How to complete this task: I need all the entries repeated exactly as written.

Data for this exercise:
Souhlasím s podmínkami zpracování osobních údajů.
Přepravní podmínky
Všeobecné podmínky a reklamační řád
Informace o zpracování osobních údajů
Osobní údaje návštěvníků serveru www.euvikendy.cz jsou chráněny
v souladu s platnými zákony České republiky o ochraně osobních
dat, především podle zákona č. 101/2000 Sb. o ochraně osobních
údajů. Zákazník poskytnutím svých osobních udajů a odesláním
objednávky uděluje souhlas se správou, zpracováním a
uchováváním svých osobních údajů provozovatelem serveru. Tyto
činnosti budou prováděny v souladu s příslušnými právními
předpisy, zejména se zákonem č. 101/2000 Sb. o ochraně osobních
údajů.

Task response:
Souhlasím s podmínkami zpracování osobních údajů.
Přepravní podmínky
Všeobecné podmínky a reklamační řád
Informace o zpracování osobních údajů
Osobní údaje návštěvníků serveru www.euvikendy.cz jsou chráněny
v souladu s platnými zákony České republiky o ochraně osobních
dat, především podle zákona č. 101/2000 Sb. o ochraně osobních
údajů. Zákazník poskytnutím svých osobních udajů a odesláním
objednávky uděluje souhlas se správou, zpracováním a
uchováváním svých osobních údajů provozovatelem serveru. Tyto
činnosti budou prováděny v souladu s příslušnými právními
předpisy, zejména se zákonem č. 101/2000 Sb. o ochraně osobních
údajů.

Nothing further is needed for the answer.